29. The device as claimed in claim 25, wherein said rule is that if the continuity of said group index is incorrect, said damaged area is tampered by an insertion or a deletion.
30. The device as claimed in claim 25, wherein said rule is that if the continuity of said group index is incorrect and the non-consecutive group indexes are neighboring, or the continuity of said group index is correct and said speech data terminates abnormally, the starting location of said damaged area is the starting location of said damaged area being tampered by a deletion.
31. The device as claimed in claim 25, wherein said rule is that if the continuity of said group index is incorrect and the consecutive group indexes are not neighboring, the starting location of said damaged area is the starting location of said damaged area being tampered by an insertion.

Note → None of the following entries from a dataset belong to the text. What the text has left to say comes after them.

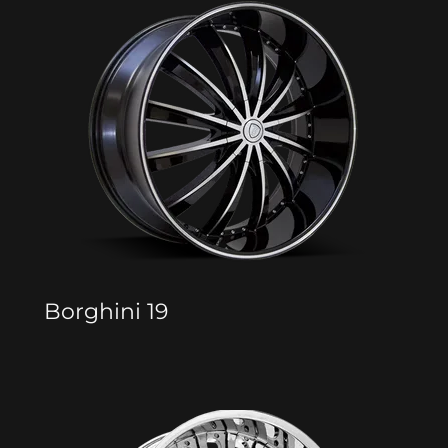
Borghini 19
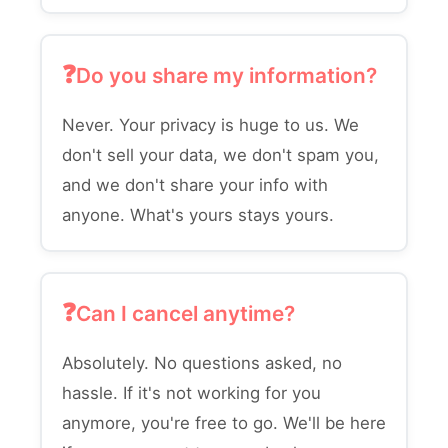
Do you share my information?
Never. Your privacy is huge to us. We
don't sell your data, we don't spam you,
and we don't share your info with
anyone. What's yours stays yours.
Can I cancel anytime?
Absolutely. No questions asked, no
hassle. If it's not working for you
anymore, you're free to go. We'll be here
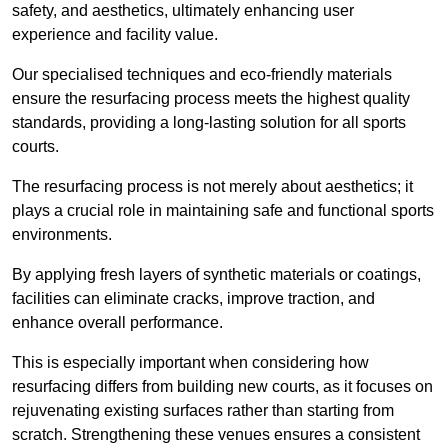
safety, and aesthetics, ultimately enhancing user
experience and facility value.
Our specialised techniques and eco-friendly materials
ensure the resurfacing process meets the highest quality
standards, providing a long-lasting solution for all sports
courts.
The resurfacing process is not merely about aesthetics; it
plays a crucial role in maintaining safe and functional sports
environments.
By applying fresh layers of synthetic materials or coatings,
facilities can eliminate cracks, improve traction, and
enhance overall performance.
This is especially important when considering how
resurfacing differs from building new courts, as it focuses on
rejuvenating existing surfaces rather than starting from
scratch. Strengthening these venues ensures a consistent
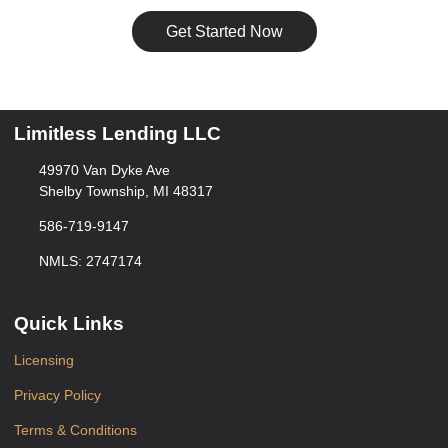
Get Started Now
Limitless Lending LLC
49970 Van Dyke Ave
Shelby Township, MI 48317
586-719-9147
NMLS: 2747174
Quick Links
Licensing
Privacy Policy
Terms & Conditions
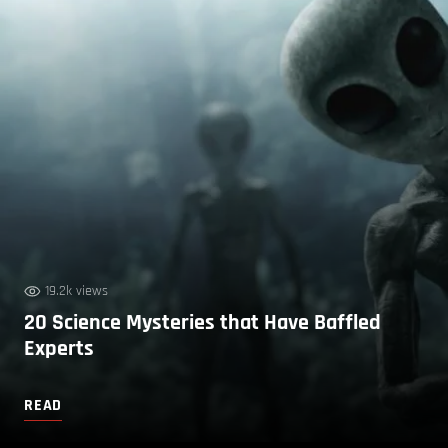
19.2k views
20 Science Mysteries that Have Baffled
Experts
READ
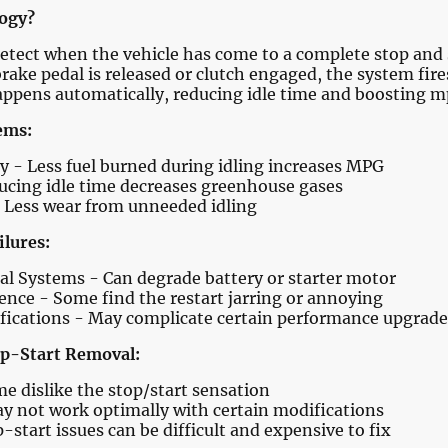
logy?
etect when the vehicle has come to a complete stop and s
rake pedal is released or clutch engaged, the system fire
appens automatically, reducing idle time and boosting m
ems:
- Less fuel burned during idling increases MPG
ucing idle time decreases greenhouse gases
 Less wear from unneeded idling
ilures:
cal Systems - Can degrade battery or starter motor
ence - Some find the restart jarring or annoying
fications - May complicate certain performance upgrade
p-Start Removal:
e dislike the stop/start sensation
ay not work optimally with certain modifications
start issues can be difficult and expensive to fix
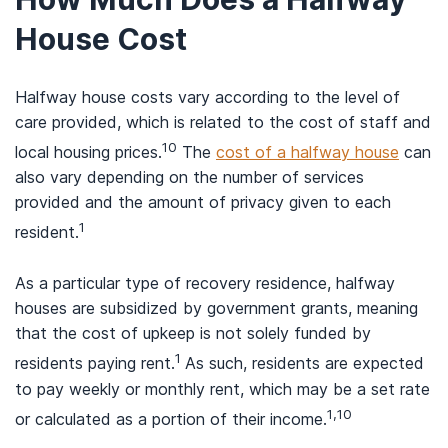
House Cost
Halfway house costs vary according to the level of
care provided, which is related to the cost of staff and
10
local housing prices.
The
cost of a halfway house
can
also vary depending on the number of services
provided and the amount of privacy given to each
1
resident.
As a particular type of recovery residence, halfway
houses are subsidized by government grants, meaning
that the cost of upkeep is not solely funded by
1
residents paying rent.
As such, residents are expected
to pay weekly or monthly rent, which may be a set rate
1,10
or calculated as a portion of their income.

32. A damaged area reconstruction device, for reconstructing a damaged area according to a reconstruction information, said device comprising:
a reconstruct-able area identification unit, for receiving a tampering type and tampering location of speech data and determining which damaged areas of said speech data being reconstruct-able;
a location transformation unit, for finding a watermark of a reconstruction information required by said reconstruct-able area, said watermark being added in said frame;
a reconstruction information extraction unit, for extracting said reconstruction information from said reconstruct-able area of said frame; and
a damaged speech construction unit, for reconstructing said reconstruct-able area according to said reconstruction information extracted by said reconstruction information extraction unit.
33. The device as claimed in claim 32, wherein if said reconstruction information for said damaged area can be found in a register according to said tampering type and tampering location, said damaged area is determined to be a reconstruct-able area.